§ **Task details**
Wherever the line with "相性が良いビールです。" sits in the listing below, transcribe from it up to and including the line with "をギフトとして贈ってはいかがでしょうか。", exactly, and leave the remaining lines out.

++++++++++++++++++++

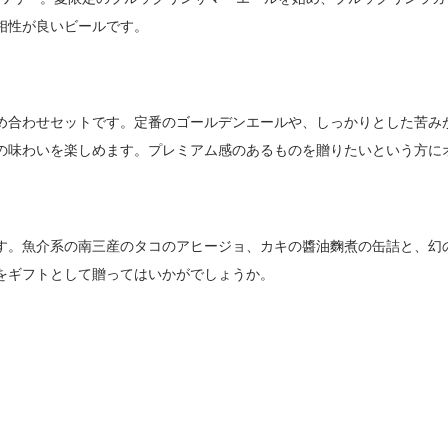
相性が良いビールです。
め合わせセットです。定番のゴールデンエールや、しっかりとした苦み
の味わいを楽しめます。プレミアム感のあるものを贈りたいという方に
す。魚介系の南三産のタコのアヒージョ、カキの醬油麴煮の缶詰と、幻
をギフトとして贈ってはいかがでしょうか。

++++++++++++++++++++

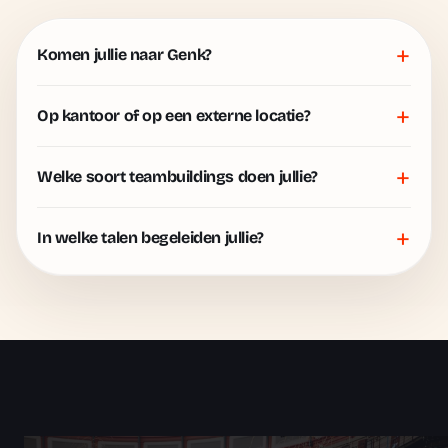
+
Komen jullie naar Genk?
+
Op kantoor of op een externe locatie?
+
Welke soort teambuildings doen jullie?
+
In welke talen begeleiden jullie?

++++++++++++++++++++

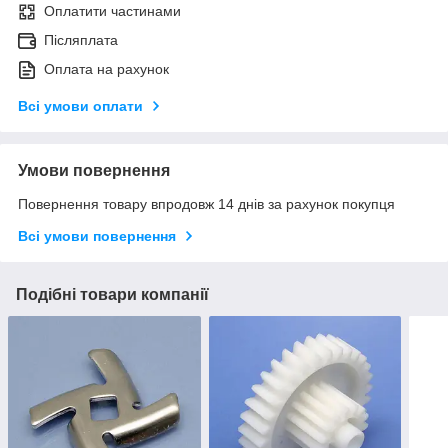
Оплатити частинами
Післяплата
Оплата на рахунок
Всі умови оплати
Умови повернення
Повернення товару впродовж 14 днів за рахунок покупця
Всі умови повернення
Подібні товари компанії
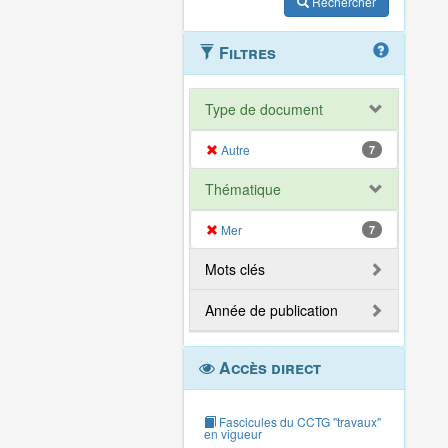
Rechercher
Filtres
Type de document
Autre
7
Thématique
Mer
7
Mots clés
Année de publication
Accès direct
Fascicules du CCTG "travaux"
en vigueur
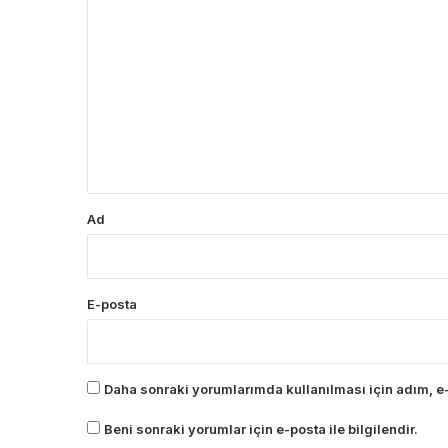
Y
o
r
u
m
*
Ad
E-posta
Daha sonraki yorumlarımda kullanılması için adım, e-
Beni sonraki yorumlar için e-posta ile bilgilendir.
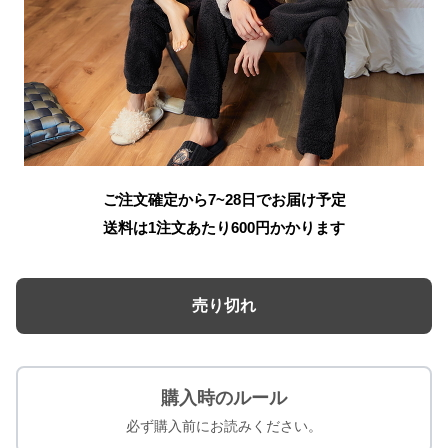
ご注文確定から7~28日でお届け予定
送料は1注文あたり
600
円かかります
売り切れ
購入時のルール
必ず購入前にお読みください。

++++++++++++++++++++

§ **Exercise solution**
相性が良いビールです。
め合わせセットです。定番のゴールデンエールや、しっかりとした苦み
の味わいを楽しめます。プレミアム感のあるものを贈りたいという方に
す。魚介系の南三産のタコのアヒージョ、カキの醬油麴煮の缶詰と、幻
をギフトとして贈ってはいかがでしょうか。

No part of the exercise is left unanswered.